Ünsal Özçakır'la birlikte 46 yıl sonra Mellink'in izinden Semahöyük'ten
Kızılbel'e uzanan bir yolculuk yapıyoruz. "İki yıl kazılarına katıldım"
diyor Özçakır. "Ancak daha sonra uzun yıllar birlikte olduk. Elmalı
onun için bir tutku gibiydi, çocuğu gibiydi" diye anlatıyor Mellink'i.
Mellink Gavurkalesi'nde
'TURİST TEPESİ...'
Elmalı-Korkuteli yolundan yaklaşık 10-15 kilometre ilerledikten sonra
sağa sapıyoruz.
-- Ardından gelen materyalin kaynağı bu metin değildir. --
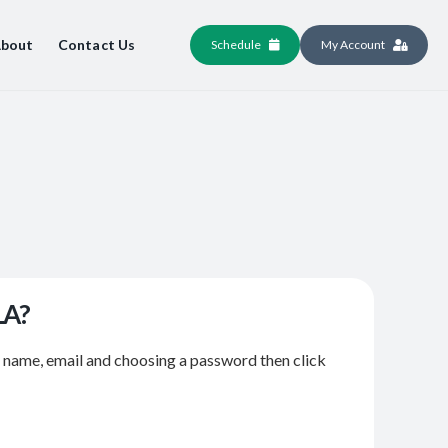
bout
Contact Us
Schedule
My Account
LA?
r name, email and choosing a password then click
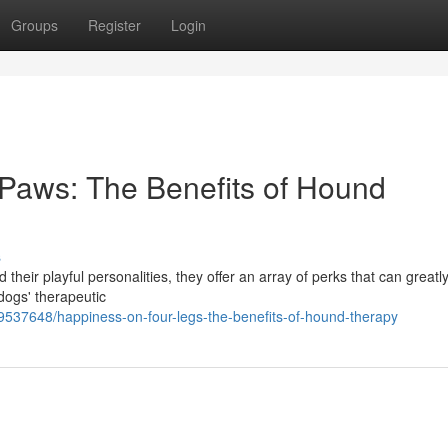
Groups
Register
Login
aws: The Benefits of Hound
s
 their playful personalities, they offer an array of perks that can greatl
 dogs' therapeutic
9537648/happiness-on-four-legs-the-benefits-of-hound-therapy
Semahöyük, bugün 'Bozhöyük' olarak adlandırılıyor.
"Uzun yıllar oldu gelmeyeli, höyüğün yerini tam olarak bilemeyebilirim,
köylülere soralım" diyor, Ünsal Özçakır. Köyün girişinde tarlada çalışan
gençlere soruyoruz, "bilmiyoruz" diyorlar. Biraz daha ilerledikten
sonra bir kadına soruyoruz, ondan da "bilmiyorum" yanıtını alıyoruz...
Nihayet orta yaşlı bir köylü "turist tepesi mi, şöyle doğru gidin..."
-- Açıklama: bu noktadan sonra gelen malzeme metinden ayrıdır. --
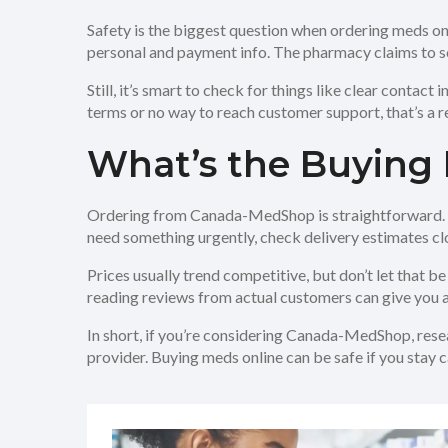
Safety is the biggest question when ordering meds o
personal and payment info. The pharmacy claims to s
Still, it’s smart to check for things like clear contact
terms or no way to reach customer support, that’s a re
What’s the Buying 
Ordering from Canada-MedShop is straightforward. The
need something urgently, check delivery estimates clo
Prices usually trend competitive, but don’t let that be
reading reviews from actual customers can give you a 
In short, if you’re considering Canada-MedShop, resea
provider. Buying meds online can be safe if you stay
diye tarif ediyor höyüğün yerini...
TARİHE YUVA YAPAN KÖSTEBEKLER
İçinden tarihi değeri çok yüksek olan küp mezarların çıktığı
Semahöyük, bugün onlarca köstebek ve tarla faresine ev sahipliği
yapıyor. Höyükten çıkarılan toprak yığını adeta termit karıncaların
yuvaları gibi köstebekler tarafından oyulmuş. Tepemizde dolanan
sahinler, tarlalardaki fareleri avlama derdindeler.
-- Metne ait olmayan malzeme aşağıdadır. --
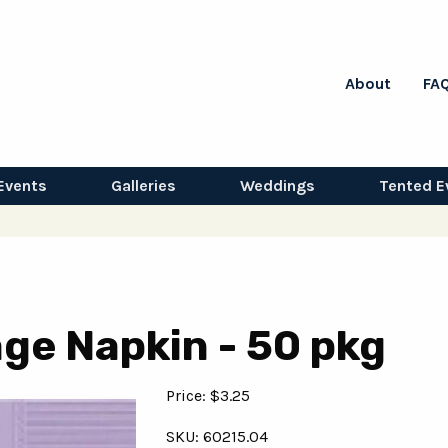
About
FA
Events
Galleries
Weddings
Tented E
ge Napkin - 50 pkg
Price: $3.25
SKU: 60215.04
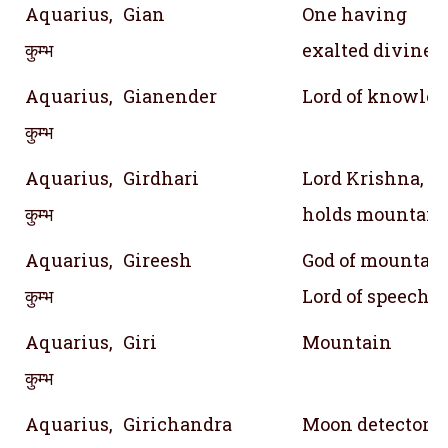
Aquarius,
Gian
One having
कुम्भ
exalted divine
Aquarius,
Gianender
Lord of knowle
कुम्भ
Aquarius,
Girdhari
Lord Krishna, 
कुम्भ
holds mountain
Aquarius,
Gireesh
God of mountain 
कुम्भ
Lord of speech
Aquarius,
Giri
Mountain
कुम्भ
Aquarius,
Girichandra
Moon detector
'HER TOPRAĞIN TADI FARKLIDIR'
Bir yandan höyüğün içler acısı halini gezerken, bir yandan da
Mellink'i anlatıyor Özçakır: "Çok şakacı bir yanı da vardı. Bir gün bana
toprak yedirdiğini anımsıyorum. 'toprak çok önemli' derdi. Strografiyi
toprak yiyerek de öğrenirsin, her toprağın tadı farklıdır' derdi. Ben de
saf saf toprağı yedim, sonra gülüştük..."
ELMALI'NIN IŞIKLA SEVİŞEN ASMA BAHÇELERİ
Semahöyük'ten, 46 yıl öncesinin anıları eşliğinde ayrılıp, güneşi
batırmadan Kızılbel'e doğru yola çıkıyoruz. Yol boyunca Elmalı'nın
muhteşem asma bahçelerinin ışıkla sevişmelerine tanıklık ediyoruz.
Yuva-Fethiye yolu üzerindeki Kızılbel'in eteklerinde, sarıdan kızıla
boyanan asma yaprakları ve kızıla çalan toprak, bölgenin adını
çağrıştırıyor sanki. Anayoldan patikaya sapıp, yaklaşık 15-20 dakikalık
bir yürüyüşten sonra tümülüsün bulunduğu tepeye ulaşıyoruz. Dağların
çevrelediği Elmalı ovasına hakim bir yükseklikteki Kızılbel mezar anıtı
işte tam bu noktada. Önce çevreyi gezip ardından muhteşem ışığın altında
oturup teybimi Ünsal Özçakır'a uzatıyorum.
ROMALI DEFİNECİLERİN SOYGUNU
Kızılbel kazılarında bulunan mezar anıtı
Özçakır, "Burayı ilk kez defineciler kazmış" diye başlıyor anlatmaya:
"ilk kez 1967'de doğu kenarını kazmaya başlıyorlar bu anıtın. Tümülüsün
kıyısında küçük, insanın girebileceği kadar bir açıklık buluyorlar.
Sonra defineciler buradan mezar anıtının içine giriyorlar ancak daha
önce burası Romalılar tarafından soyulduğu için işlerine yarayacak bir
şey bulamıyorlar. Bir kaç keramik kırığıyla, bir kaç koku şişesi parçası
bulmuşlar. Bir iki de mermer parçası, o kadar."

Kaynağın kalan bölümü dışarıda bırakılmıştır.